Auch Eltern oder Lehrer können sich schnell strafbar machen

„Die hohe Zahl der Kinder, die im Zusammenhang mit Kinderpornografie ermittelt werden, zeigt die Unbedarftheit, mit der heute mit solchen Bildern umgegangen wird, die dann meistens über Chatgruppen untereinander geteilt werden“, sagt Jan Reinecke, Landesvorsitzender des Bundes Deutscher Kriminalbeamter (BDK). Seit 2021 ist so eine Tat ein Verbrechenstatbestand und soll nicht mit unter einem Jahr Haft bestraft werden. Kinder dagegen sind strafunmündig. Trotzdem wird zunächst gegen sie ermittelt. Bei Jugendlichen und Heranwachsenden wird in Hamburg in der Regel das Jugendstrafrecht angewandt.

Bei den Ermittlungen können auch schnell Eltern mit ins Visier der Polizei geraten, wenn sie bei ihrem Nachwuchs Kinderpornografie auf dem Handy entdecken und im Glauben, beispielsweise den Lehrer darauf hinweisen zu müssen, die Bilder weiterleiten. Auch ein Lehrer würde sich strafbar machen, wenn er kinderpornografische Inhalte nicht sofort löscht oder sie sogar selbst weiterleitet – und sei es in bester Absicht.

BDK bezeichnet 2021 eingeführte Strafverschärfung als „schlecht gemachtes Gesetz“

Für Reinecke ist das ein Paradebeispiel für ein schlecht gemachtes, realitätsfernes Gesetz. „Hier werden in nicht unerheblicher Zahl Personen kriminalisiert, die ich nicht als klassische Pädokriminelle sehe, gegen welche ein hartes Vorgehen gerechtfertigt und nötig ist“, so Reinecke. Zudem binden die Ermittlungen bei der Kripo personelle Ressourcen, die besser im Kampf gegen die wirklich pädophilen Täter eingesetzt wären.

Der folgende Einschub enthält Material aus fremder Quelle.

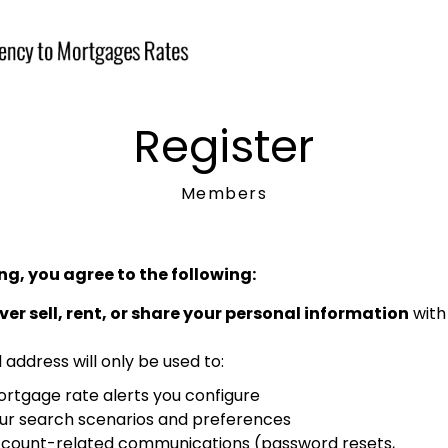
Register
Members
ng, you agree to the following:
ver sell, rent, or share your personal information
with 
 address will only be used to:
rtgage rate alerts you configure
ur search scenarios and preferences
count-related communications (password resets,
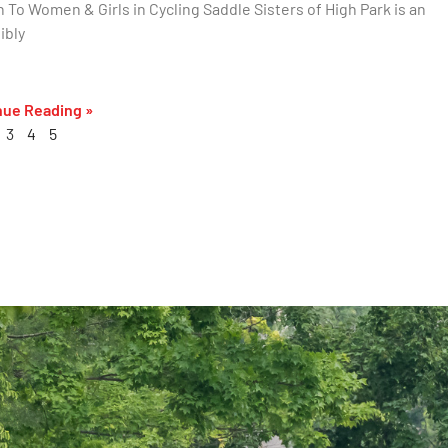
 To Women & Girls in Cycling Saddle Sisters of High Park is an
ibly
nue Reading »
3
4
5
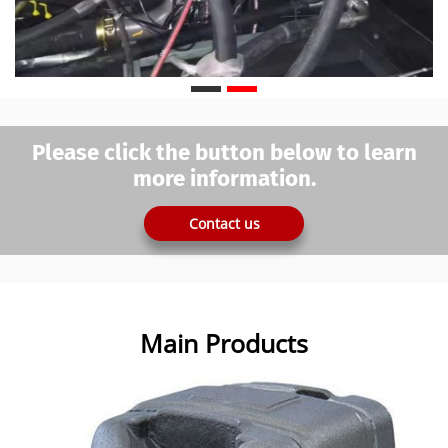
Please click the button below to learn
more information.
Contact us
Main Products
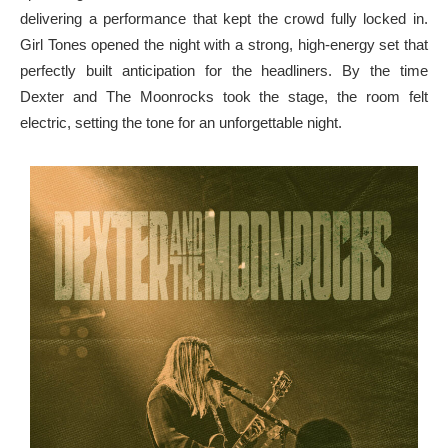
delivering a performance that kept the crowd fully locked in.
Girl Tones opened the night with a strong, high-energy set that
perfectly built anticipation for the headliners. By the time
Dexter and The Moonrocks took the stage, the room felt
electric, setting the tone for an unforgettable night.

Dass es so viele Fälle gibt, liegt am National Center for Missing & Exploited Children, kurz NCMEC, einer 1984 gegründeten halbstaatlichen Einrichtung in der USA, die mithilfe von Google & Co. – dazu gehören auch die Anbieter von Messengerdiensten ebenso wie Dropbox, iCloud oder Gmail – das Internet und Chats nach Kinderpornografie durchstöbern und Fälle dokumentieren. Dabei geht es nicht nur um Fotos und Videos. Auch Chatverläufe, in denen Kinder zu sexuellen Handlungen aufgefordert werden, werden gemeldet. Die Suche nach solchen Inhalten geschieht völlig verdachtsunabhängig.

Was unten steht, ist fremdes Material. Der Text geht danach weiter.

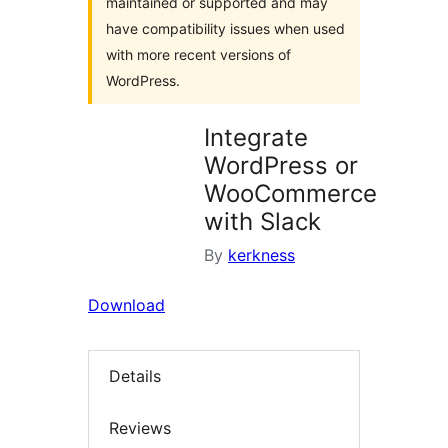
maintained or supported and may
have compatibility issues when used
with more recent versions of
WordPress.
Integrate
WordPress or
WooCommerce
with Slack
By
kerkness
Download
Details
Reviews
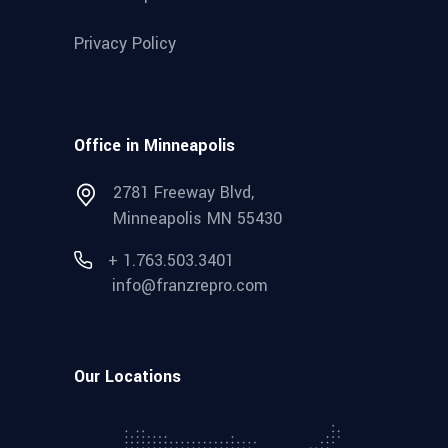
Privacy Policy
Office in Minneapolis
2781 Freeway Blvd,
Minneapolis MN 55430
+ 1.763.503.3401
info@franzrepro.com
Our Locations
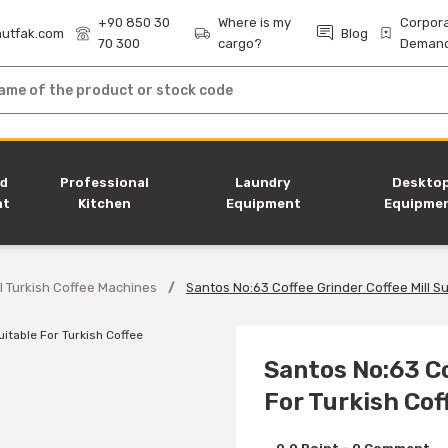
+90 850 30
Where is my
Corpor
utfak.com
Blog
70 300
cargo?
Deman
nd
Professional
Laundry
Deskto
nt
Kitchen
Equipment
Equipme
Equipment
l Turkish Coffee Machines
Santos No:63 Coffee Grinder Coffee Mill Su
Santos No:63 Co
For Turkish Cof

Fälle werden aus den USA den deutschen Sicherheitsbehörden gemeldet

Wird ein strafbarer Inhalt gefunden, der von einem Computer in Deutschland stammt, wird NCMEC informiert. Von dort wird das Bundeskriminalamt eingeschaltet, was die Fälle wiederum an die jeweils zuständigen Landeskriminalämter weitergibt. Bei der Suche nach den Bildern kommt bei den großen Anbietern von sozialen Medien auch Künstliche Intelligenz zum Einsatz.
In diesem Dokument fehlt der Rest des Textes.